All these concoctions to aid in elimination of chicken mites and lice require holding down a nervous screaming hen to apply these sprays. Multiple times on these bottles of chicken insecticide tells how highly toxic they are and DON’T GET ANY ON YOU !!!! .
So while wearing a full hazmat outfit in 110 degree temperature with humidity so thick you can’t breath. How in the world is this process even going to benefit my flock of 18 birds ?
I know….I know, catch them in the evening once there in the coop perched for the night.
HECK NO !!!!
In the evening I go check on my flock . Make sure there all in the coop and the main door is securely closed. That’s it !!! I just wanna get back into the house and call it a night. Not chase chickens all night trying to spray them with highly toxic chemicals that may kill me before the mites and lice….
There has gotta be an answer to treatment of our birds without trying to catch them and hold them down. There just not all that friendly chickens anyways.

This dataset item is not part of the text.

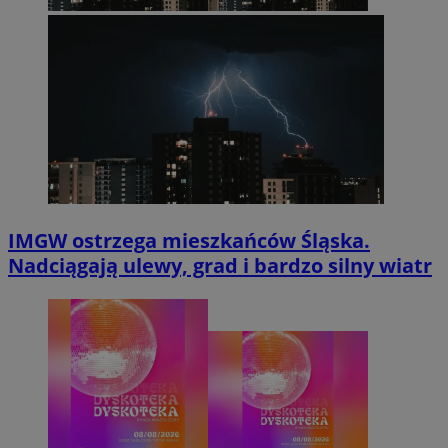
IMGW ostrzega mieszkańców Śląska.
Nadciągają ulewy, grad i bardzo silny wiatr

Breathe dude, breathe It doesn’t matter their attitude, what matters is their attitude in the dark. Birds in general,, no matter the species, are very different in sleep compared to awake, Absolutely!(the main reason you NEED to have a Coop in my opinion..ie keep them safe while they do their weird sleep zombie crap it’s actually kind of freaky). Equipped with a hands-free red lamp strapped to my head, I can easily go from bird to bird simply spraying the areas mentioned above. If you are afraid of them hollering out you can have a small pillowcase or sheet in one hand and grab them firmly but gently by the head keeping their beak shut at the same time grabbing the body. It doesn’t matter if they holler out lil’ bit cuz surprisingly, chickens won’t run even if they’re sleeping buddy is being devoured beside them it’s like they turn to complete buffoons at night! In the daylight they’d NOT stand idly by, they’d run or they’d fight! Remember how they put the mask over a Hawke’s head? Well that’s to keep them calm & quiet on trip or voyage or before they hunt. Anyway maybe there’s something easier for you like a handheld duster and of course a dusting box with the said materials needed to kill the lights……

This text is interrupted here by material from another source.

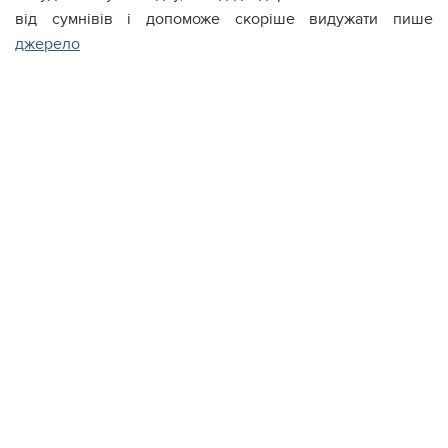
від сумнівів і допоможе скоріше видужати пише
джерело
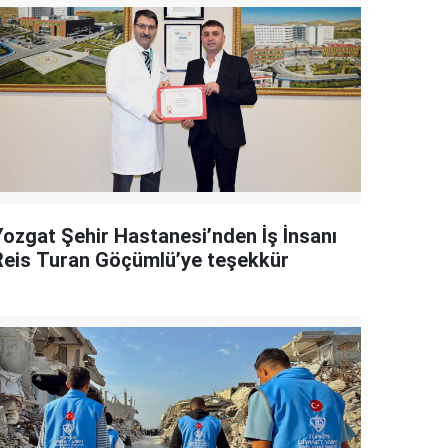
Yozgat Şehir Hastanesi’nden İş İnsanı
Reis Turan Göçümlü’ye teşekkür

My experience is closer to Chuck’s than the zombie hens described by Myssi. If I go in the coop at night they alert and move. Are they easier to catch? Yes. But easy to catch? No.
Direct application is almost impossible on 4 of my 7. The other three are only slightly better. I’ve had to resort to treating whatever they’re going through via edibles (garlic and oregano regularly) and things I can do to their environment like dusting, spray. It’s also a practice in acceptance. I do the best I can.
I have discovered a very simple way of getting mites and lice to leave your chickens alone. Add 1tbsp of Flowers of Sulphur to their mash per 12 birds, and within a few days they are completely free of bugs. There’s no egg withhold and it does not make your eggs taste funny.
I recommend a thorough treatment of their coop to prevent reinfestation.